Due to increasing sequencing efforts, the amount of available sequence data in biological databases is increasing at an exponential rate 
. A common problem with many so-called secondary databases is that, while their data sources (primary databases) keep expanding, the authors stop updating the database, resulting in outdated secondary databases. Therefore, the algorithm to gather data from primary databases for PhaLP is automated in a Python script. With every eight-weekly UniProt release, the algorithm is rebooted, adding new entries and updating data that have changed in the source databases. Curation of the new entries remains essential for continuous fine-tuning of the initial query. The latter task can be facilitated by users through the online contact form by reporting new, non-curated entries that are suspected of not being actual phage lytic proteins.
3. Use of PhaLP
PhaLP can be consulted through two user-friendly web interfaces. The first is a basic searchable and sortable table that displays basic info on each protein entry and the phage encoding the protein (https://www.phalp.org/database; accessed on 25 June 2021). Upon clicking on the UniProt accession number, the user is sent to an overview page with all data linked to that entry. Additionally, the page contains links to the original data sources, as well as two interactive graphical viewers: a representation of the conserved domains on the sequence and a representation of the genomic neighborhood for every CDS linked to the protein.

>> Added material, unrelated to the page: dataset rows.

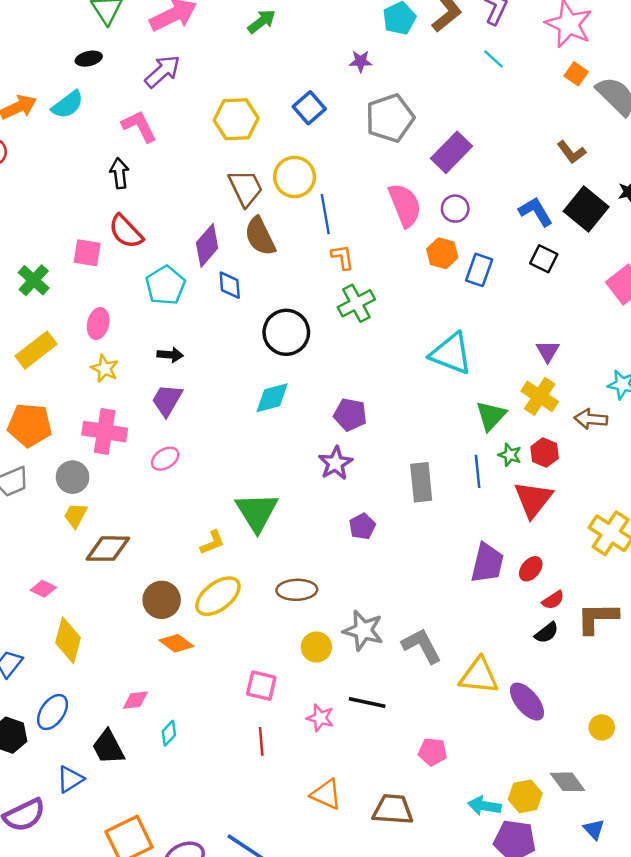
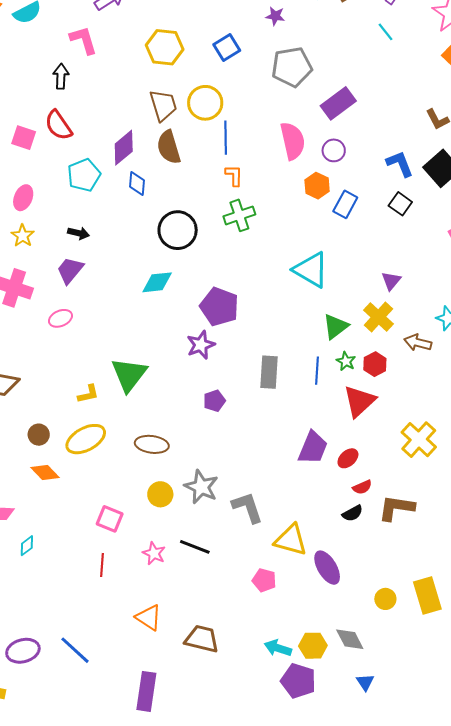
purple pentagon: (350, 415) -> (219, 307), size x1.4
brown circle: (162, 600) -> (39, 435), size x0.7
pink pentagon: (433, 752) -> (264, 580), moved

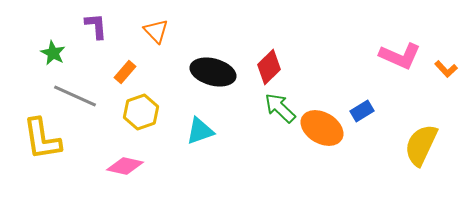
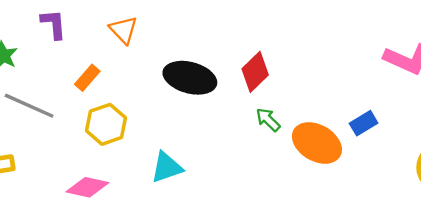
green arrow: (280, 108) -> (268, 120), size x0.7
cyan triangle: (200, 131) -> (167, 167), moved

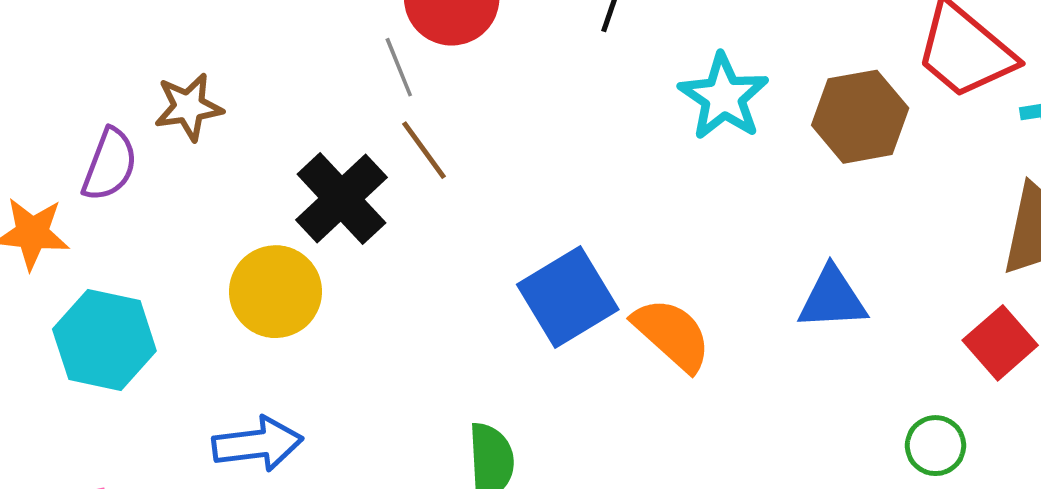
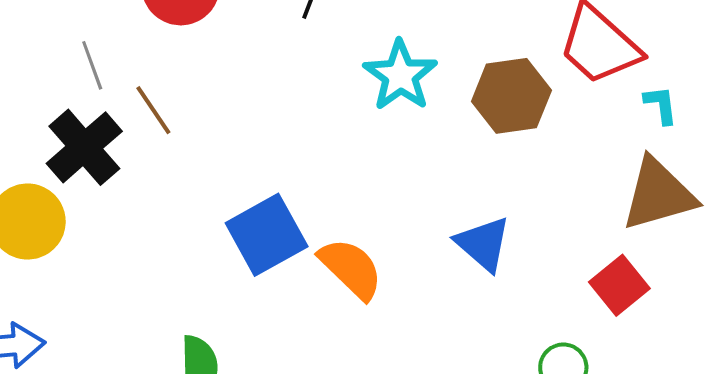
gray line: (399, 67) -> (92, 65), moved
blue triangle: (832, 299) -> (483, 244), turned 42

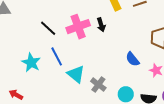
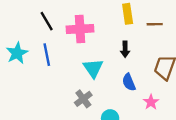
black arrow: (101, 25) -> (125, 49), moved
cyan triangle: (76, 74) -> (93, 68), moved

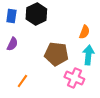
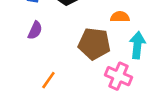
orange semicircle: (84, 32) -> (120, 17), moved, turned -112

The second interface is a BioMart that allows the user to customize the selection of attributes that is shown from all tables in the database as well as filter on all these attributes (https://www.phalp.org/biomart; accessed on 25 June 2021). The resulting customized dataset is provided in a tabular format that can be viewed in the interface or downloaded as a “tab-separated values” file. The latter can be loaded into any software of choice to perform further analyses. To allow even more advanced querying, the database is available for download as a MySQL dump file, making it possible to integrate the PhaLP database in customized workflows. Both user interfaces will display the latest version of PhaLP. Older versions will remain available for download as a MySQL dump file.